• _WORK INSTRUCTION_
Exactly as they appear, output all of the entries.
BEGIN STORED DATA
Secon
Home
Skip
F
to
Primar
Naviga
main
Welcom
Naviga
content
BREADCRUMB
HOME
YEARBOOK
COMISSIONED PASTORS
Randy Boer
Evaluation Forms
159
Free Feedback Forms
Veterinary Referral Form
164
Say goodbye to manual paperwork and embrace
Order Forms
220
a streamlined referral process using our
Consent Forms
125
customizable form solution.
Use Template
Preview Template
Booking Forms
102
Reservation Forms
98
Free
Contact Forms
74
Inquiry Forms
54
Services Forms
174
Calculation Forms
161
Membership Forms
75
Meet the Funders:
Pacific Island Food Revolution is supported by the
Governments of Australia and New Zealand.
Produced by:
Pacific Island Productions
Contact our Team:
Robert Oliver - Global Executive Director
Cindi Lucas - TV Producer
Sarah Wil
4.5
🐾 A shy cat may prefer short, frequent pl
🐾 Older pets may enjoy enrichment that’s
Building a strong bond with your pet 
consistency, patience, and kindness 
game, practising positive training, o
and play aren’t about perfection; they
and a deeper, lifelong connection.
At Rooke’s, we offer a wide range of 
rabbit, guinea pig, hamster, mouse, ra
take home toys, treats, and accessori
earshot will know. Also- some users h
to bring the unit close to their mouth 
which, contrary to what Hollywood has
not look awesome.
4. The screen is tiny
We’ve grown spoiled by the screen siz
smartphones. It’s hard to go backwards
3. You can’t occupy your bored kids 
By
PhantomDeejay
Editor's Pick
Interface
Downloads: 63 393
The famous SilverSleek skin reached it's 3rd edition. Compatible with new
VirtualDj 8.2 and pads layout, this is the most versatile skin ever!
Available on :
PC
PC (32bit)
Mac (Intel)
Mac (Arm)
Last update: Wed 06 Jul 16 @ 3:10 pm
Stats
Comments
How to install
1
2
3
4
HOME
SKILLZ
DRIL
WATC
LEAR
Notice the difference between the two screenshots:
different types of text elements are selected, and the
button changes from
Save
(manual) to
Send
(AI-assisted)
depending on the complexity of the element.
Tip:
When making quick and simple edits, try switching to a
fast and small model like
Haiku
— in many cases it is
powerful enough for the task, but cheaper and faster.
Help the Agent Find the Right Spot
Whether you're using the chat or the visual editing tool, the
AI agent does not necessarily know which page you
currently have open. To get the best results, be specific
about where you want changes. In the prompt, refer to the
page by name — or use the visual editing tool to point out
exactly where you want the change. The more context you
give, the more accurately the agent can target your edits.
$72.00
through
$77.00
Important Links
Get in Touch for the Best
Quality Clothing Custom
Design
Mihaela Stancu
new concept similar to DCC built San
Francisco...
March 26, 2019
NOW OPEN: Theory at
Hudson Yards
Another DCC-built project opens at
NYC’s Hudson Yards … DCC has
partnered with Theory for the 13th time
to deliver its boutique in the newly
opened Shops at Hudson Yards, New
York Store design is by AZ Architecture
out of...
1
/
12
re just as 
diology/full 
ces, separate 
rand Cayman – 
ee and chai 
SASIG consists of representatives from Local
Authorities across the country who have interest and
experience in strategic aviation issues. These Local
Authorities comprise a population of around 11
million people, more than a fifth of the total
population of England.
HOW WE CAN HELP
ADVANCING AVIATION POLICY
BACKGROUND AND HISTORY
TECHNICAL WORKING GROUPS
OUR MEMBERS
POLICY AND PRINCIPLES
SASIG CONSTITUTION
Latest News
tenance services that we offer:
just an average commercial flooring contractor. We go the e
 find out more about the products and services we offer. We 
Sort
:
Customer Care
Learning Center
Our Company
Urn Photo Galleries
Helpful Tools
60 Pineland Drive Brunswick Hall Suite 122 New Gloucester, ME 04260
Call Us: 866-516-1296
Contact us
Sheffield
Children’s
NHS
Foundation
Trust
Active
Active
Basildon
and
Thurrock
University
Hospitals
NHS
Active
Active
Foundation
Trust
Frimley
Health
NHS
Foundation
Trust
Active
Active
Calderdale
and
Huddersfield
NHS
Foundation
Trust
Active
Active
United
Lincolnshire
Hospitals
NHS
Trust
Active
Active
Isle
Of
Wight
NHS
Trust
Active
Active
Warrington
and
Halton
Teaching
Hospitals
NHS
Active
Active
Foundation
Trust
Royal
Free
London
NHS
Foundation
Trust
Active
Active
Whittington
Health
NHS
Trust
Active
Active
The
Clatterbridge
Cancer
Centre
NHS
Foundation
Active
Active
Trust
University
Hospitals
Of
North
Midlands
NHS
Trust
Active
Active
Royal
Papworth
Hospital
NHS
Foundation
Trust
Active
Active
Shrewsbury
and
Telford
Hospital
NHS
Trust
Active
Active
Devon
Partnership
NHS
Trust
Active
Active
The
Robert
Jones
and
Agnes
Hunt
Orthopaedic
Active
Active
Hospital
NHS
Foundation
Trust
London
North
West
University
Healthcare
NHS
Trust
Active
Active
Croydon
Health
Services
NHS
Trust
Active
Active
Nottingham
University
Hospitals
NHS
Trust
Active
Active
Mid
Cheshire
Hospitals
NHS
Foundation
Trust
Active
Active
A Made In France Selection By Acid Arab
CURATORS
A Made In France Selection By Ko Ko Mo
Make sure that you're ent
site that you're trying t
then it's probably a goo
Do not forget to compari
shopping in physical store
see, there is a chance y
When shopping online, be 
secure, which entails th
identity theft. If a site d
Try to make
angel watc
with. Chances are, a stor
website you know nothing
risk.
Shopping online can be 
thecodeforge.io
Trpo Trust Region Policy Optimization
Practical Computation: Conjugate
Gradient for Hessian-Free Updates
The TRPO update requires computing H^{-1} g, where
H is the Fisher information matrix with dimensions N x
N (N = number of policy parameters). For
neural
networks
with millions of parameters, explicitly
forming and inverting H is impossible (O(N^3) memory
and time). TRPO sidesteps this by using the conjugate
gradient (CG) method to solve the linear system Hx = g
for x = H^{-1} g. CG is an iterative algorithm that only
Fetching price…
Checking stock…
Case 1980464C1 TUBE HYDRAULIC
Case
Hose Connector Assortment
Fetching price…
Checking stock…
END STORED DATA
• _SOLUTION_
Secon
Home
Skip
F
to
Primar
Naviga
main
Welcom
Naviga
content
BREADCRUMB
HOME
YEARBOOK
COMISSIONED PASTORS
Randy Boer
Evaluation Forms
159
Free Feedback Forms
Veterinary Referral Form
164
Say goodbye to manual paperwork and embrace
Order Forms
220
a streamlined referral process using our
Consent Forms
125
customizable form solution.
Use Template
Preview Template
Booking Forms
102
Reservation Forms
98
Free
Contact Forms
74
Inquiry Forms
54
Services Forms
174
Calculation Forms
161
Membership Forms
75
Meet the Funders:
Pacific Island Food Revolution is supported by the
Governments of Australia and New Zealand.
Produced by:
Pacific Island Productions
Contact our Team:
Robert Oliver - Global Executive Director
Cindi Lucas - TV Producer
Sarah Wil
4.5
🐾 A shy cat may prefer short, frequent pl
🐾 Older pets may enjoy enrichment that’s
Building a strong bond with your pet 
consistency, patience, and kindness 
game, practising positive training, o
and play aren’t about perfection; they
and a deeper, lifelong connection.
At Rooke’s, we offer a wide range of 
rabbit, guinea pig, hamster, mouse, ra
take home toys, treats, and accessori
earshot will know. Also- some users h
to bring the unit close to their mouth 
which, contrary to what Hollywood has
not look awesome.
4. The screen is tiny
We’ve grown spoiled by the screen siz
smartphones. It’s hard to go backwards
3. You can’t occupy your bored kids 
By
PhantomDeejay
Editor's Pick
Interface
Downloads: 63 393
The famous SilverSleek skin reached it's 3rd edition. Compatible with new
VirtualDj 8.2 and pads layout, this is the most versatile skin ever!
Available on :
PC
PC (32bit)
Mac (Intel)
Mac (Arm)
Last update: Wed 06 Jul 16 @ 3:10 pm
Stats
Comments
How to install
1
2
3
4
HOME
SKILLZ
DRIL
WATC
LEAR
Notice the difference between the two screenshots:
different types of text elements are selected, and the
button changes from
Save
(manual) to
Send
(AI-assisted)
depending on the complexity of the element.
Tip:
When making quick and simple edits, try switching to a
fast and small model like
Haiku
— in many cases it is
powerful enough for the task, but cheaper and faster.
Help the Agent Find the Right Spot
Whether you're using the chat or the visual editing tool, the
AI agent does not necessarily know which page you
currently have open. To get the best results, be specific
about where you want changes. In the prompt, refer to the
page by name — or use the visual editing tool to point out
exactly where you want the change. The more context you
give, the more accurately the agent can target your edits.
$72.00
through
$77.00
Important Links
Get in Touch for the Best
Quality Clothing Custom
Design
Mihaela Stancu
new concept similar to DCC built San
Francisco...
March 26, 2019
NOW OPEN: Theory at
Hudson Yards
Another DCC-built project opens at
NYC’s Hudson Yards … DCC has
partnered with Theory for the 13th time
to deliver its boutique in the newly
opened Shops at Hudson Yards, New
York Store design is by AZ Architecture
out of...
1
/
12
re just as 
diology/full 
ces, separate 
rand Cayman – 
ee and chai 
SASIG consists of representatives from Local
Authorities across the country who have interest and
experience in strategic aviation issues. These Local
Authorities comprise a population of around 11
million people, more than a fifth of the total
population of England.
HOW WE CAN HELP
ADVANCING AVIATION POLICY
BACKGROUND AND HISTORY
TECHNICAL WORKING GROUPS
OUR MEMBERS
POLICY AND PRINCIPLES
SASIG CONSTITUTION
Latest News
tenance services that we offer:
just an average commercial flooring contractor. We go the e
 find out more about the products and services we offer. We 
Sort
:
Customer Care
Learning Center
Our Company
Urn Photo Galleries
Helpful Tools
60 Pineland Drive Brunswick Hall Suite 122 New Gloucester, ME 04260
Call Us: 866-516-1296
Contact us
Sheffield
Children’s
NHS
Foundation
Trust
Active
Active
Basildon
and
Thurrock
University
Hospitals
NHS
Active
Active
Foundation
Trust
Frimley
Health
NHS
Foundation
Trust
Active
Active
Calderdale
and
Huddersfield
NHS
Foundation
Trust
Active
Active
United
Lincolnshire
Hospitals
NHS
Trust
Active
Active
Isle
Of
Wight
NHS
Trust
Active
Active
Warrington
and
Halton
Teaching
Hospitals
NHS
Active
Active
Foundation
Trust
Royal
Free
London
NHS
Foundation
Trust
Active
Active
Whittington
Health
NHS
Trust
Active
Active
The
Clatterbridge
Cancer
Centre
NHS
Foundation
Active
Active
Trust
University
Hospitals
Of
North
Midlands
NHS
Trust
Active
Active
Royal
Papworth
Hospital
NHS
Foundation
Trust
Active
Active
Shrewsbury
and
Telford
Hospital
NHS
Trust
Active
Active
Devon
Partnership
NHS
Trust
Active
Active
The
Robert
Jones
and
Agnes
Hunt
Orthopaedic
Active
Active
Hospital
NHS
Foundation
Trust
London
North
West
University
Healthcare
NHS
Trust
Active
Active
Croydon
Health
Services
NHS
Trust
Active
Active
Nottingham
University
Hospitals
NHS
Trust
Active
Active
Mid
Cheshire
Hospitals
NHS
Foundation
Trust
Active
Active
A Made In France Selection By Acid Arab
CURATORS
A Made In France Selection By Ko Ko Mo
Make sure that you're ent
site that you're trying t
then it's probably a goo
Do not forget to compari
shopping in physical store
see, there is a chance y
When shopping online, be 
secure, which entails th
identity theft. If a site d
Try to make
angel watc
with. Chances are, a stor
website you know nothing
risk.
Shopping online can be 
thecodeforge.io
Trpo Trust Region Policy Optimization
Practical Computation: Conjugate
Gradient for Hessian-Free Updates
The TRPO update requires computing H^{-1} g, where
H is the Fisher information matrix with dimensions N x
N (N = number of policy parameters). For
neural
networks
with millions of parameters, explicitly
forming and inverting H is impossible (O(N^3) memory
and time). TRPO sidesteps this by using the conjugate
gradient (CG) method to solve the linear system Hx = g
for x = H^{-1} g. CG is an iterative algorithm that only
Fetching price…
Checking stock…
Case 1980464C1 TUBE HYDRAULIC
Case
Hose Connector Assortment
Fetching price…
Checking stock…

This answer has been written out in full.